From a1e5154a93ba7b8557a27b47223a7bbc552210d9 Mon Sep 17 00:00:00 2001
From: misaka00251 <liuxin@iscas.ac.cn>
Date: Fri, 21 Feb 2025 00:47:22 +0800
Subject: [PATCH] Enable tensile

---
 rocblas.spec | 95 +++++++++++++++++++++++++++-------------------------
 1 file changed, 49 insertions(+), 46 deletions(-)

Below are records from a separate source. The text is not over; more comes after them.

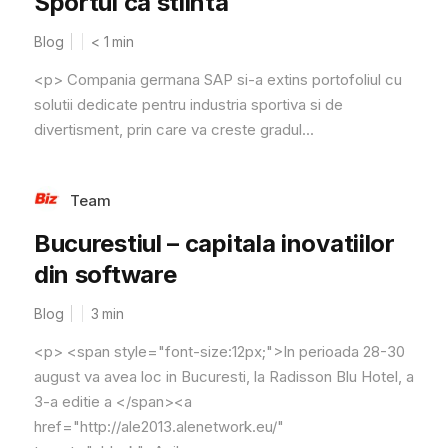
Sportul ca stiinta
Blog
< 1
min
<p> Compania germana SAP si-a extins portofoliul cu
solutii dedicate pentru industria sportiva si de
divertisment, prin care va creste gradul...
Team
Bucurestiul – capitala inovatiilor
din software
Blog
3
min
<p> <span style="font-size:12px;">In perioada 28-30
august va avea loc in Bucuresti, la Radisson Blu Hotel, a
3-a editie a </span><a
href="http://ale2013.alenetwork.eu/"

diff --git a/rocblas.spec b/rocblas.spec
index 67a8d65..b3e6bbc 100644
--- a/rocblas.spec
+++ b/rocblas.spec
@@ -7,9 +7,6 @@
 # hipcc does not support some clang flags
 %global build_cxxflags %(echo %{optflags} | sed -e 's/-fstack-protector-strong/-Xarch_host -fstack-protector-strong/' -e 's/-fcf-protection/-Xarch_host -fcf-protection/')
 
-# $gpu will be evaluated in the loops below
-%global _vpath_builddir %{_vendor}-%{_target_os}-build-${gpu}
-
 %bcond_with debug
 %if %{with debug}
 %global build_type DEBUG
@@ -33,7 +30,7 @@
 %endif
 
 # Tensile blocks general enablement of rocBLAS.
-%bcond_with tensile
+%bcond_without tensile
 %if %{with tensile}
 %global build_tensile ON
 %else
@@ -42,10 +39,17 @@
 
 # Why Build ID is 8 bytes
 %global buildid 1
+# or just
+#global debug_package %{nil}
+
+# Compression type and level for source/binary package payloads.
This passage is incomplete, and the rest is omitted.